**Collected data:**
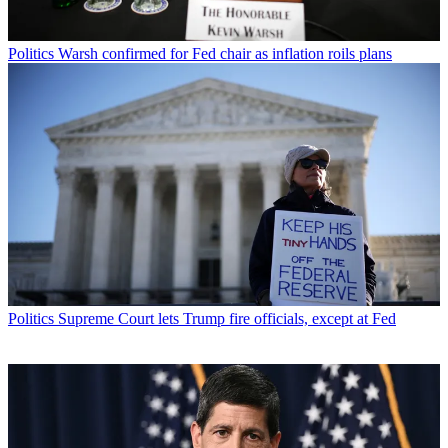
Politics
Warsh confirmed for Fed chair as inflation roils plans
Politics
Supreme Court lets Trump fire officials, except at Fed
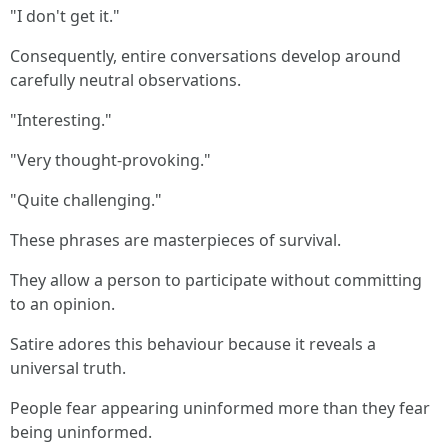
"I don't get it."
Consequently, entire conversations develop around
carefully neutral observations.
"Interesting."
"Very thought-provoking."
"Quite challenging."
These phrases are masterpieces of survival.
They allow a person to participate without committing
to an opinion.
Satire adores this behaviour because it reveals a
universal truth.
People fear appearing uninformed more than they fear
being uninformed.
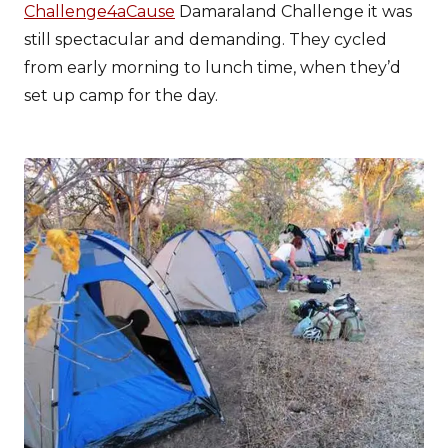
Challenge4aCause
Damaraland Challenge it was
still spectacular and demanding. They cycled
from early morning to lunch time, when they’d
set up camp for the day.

**Instructions for the task:** The answer consists solely of the lines from the one holding "to an opinion." through the last line of the entries above, set down verbatim, without any pictures.

**Output of the exercise:**
to an opinion.
Satire adores this behaviour because it reveals a
universal truth.
People fear appearing uninformed more than they fear
being uninformed.
Challenge4aCause
Damaraland Challenge it was
still spectacular and demanding. They cycled
from early morning to lunch time, when they’d
set up camp for the day.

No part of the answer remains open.